As the Crow Flies tells the story of Beth, whose recent abandonment by her long-term partner Matthew in favour of his previous lover has left her devastated. To make matters even worse, she finds herself in social isolation. What had been their idyllic rural retreat, while together, is now a barren landscape of desperate loneliness. Who can she turn to?

Not Meg, her sister, whose frequent but insensitive phone calls just make things worse, her isolation more painful.

And since As the Crow Flies at Salisbury Playhouse is in the middle of a tour of twenty-five other venues around southern England, most of them village halls, there must surely be a degree of empathy among at least some members of the various audiences, particularly those who have had to travel there from remote farmhouses.

So we have Beth, played by Natalie Campbell, in her early forties, abandoned and lonely, dressed in workaday shirt and jeans, still tending to her garden and going about the ordinary routines of her life in spite of her state of near despair.

But we also have Beth, her younger self by twenty years, in a beautiful, floating dress, providing a musical commentary as an accompaniment to the older Beth’s sad narrative, reminding her of happier times and guiding us on our emotional pathway with her beautiful songs. Every tragedy should have someone like Imelda Warren-Green who, together with composer Dom Coyote, gives us such a poignant and tender commentary on the unfolding story.

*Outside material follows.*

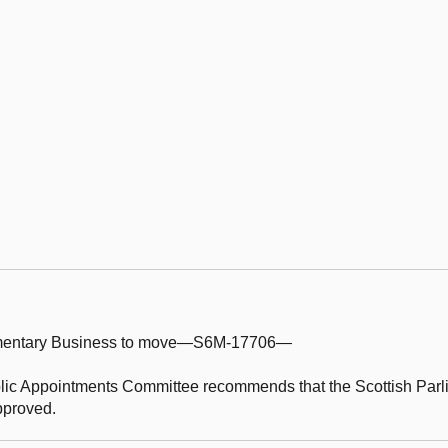
iamentary Business to move—S6M-17706—
lic Appointments Committee recommends that the Scottish Parl
approved.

But there’s another member of the cast, isn’t there? Alfie, the all-important bird, the wounded crow, who enters Beth’s life at just the right moment to give her the emotional support she so badly needs. Would they have a real bird? Animals have had parts in plays before. There was Crab the dog in Two Gentlemen of Verona for a start. No. This crow is a human actor, Tom Brownlee.

Dressed in black, with a realistic crow’s head hood complete with beak, he is entirely convincing, whether stealing Beth’s gloves, making raucous comments on her behaviour or opinions or just being himself. And when the hood is removed, we still believe in him. With his jerky movements and ability suddenly to appear at different levels on the set, we are sure he can fly, and as we follow his conversations with Beth we want to join in. We even begin to share Beth’s desire to try flying for herself.

And what fascinating things we discover about the breed as Beth prepares to give her talk on crows to the assembled villagers, about their intelligence, their playfulness, even their sense of humour and the fact that Russian crows have been found using plastic lids as sledges. Then there’s the miracle of their migration and the theory of "quantum entanglement", which is supposed to ensure they’re travelling in exactly the right direction to reach their destination.

But what of Alfie and Beth? If Beth moves back to London, what will happen to Alfie? And isn’t there something about him which may lead to a total new direction for the plot?

Go and see it if you live near one of the villages where it’s being shown.

Whether or not the subject of crows excites your interest, it is a delight.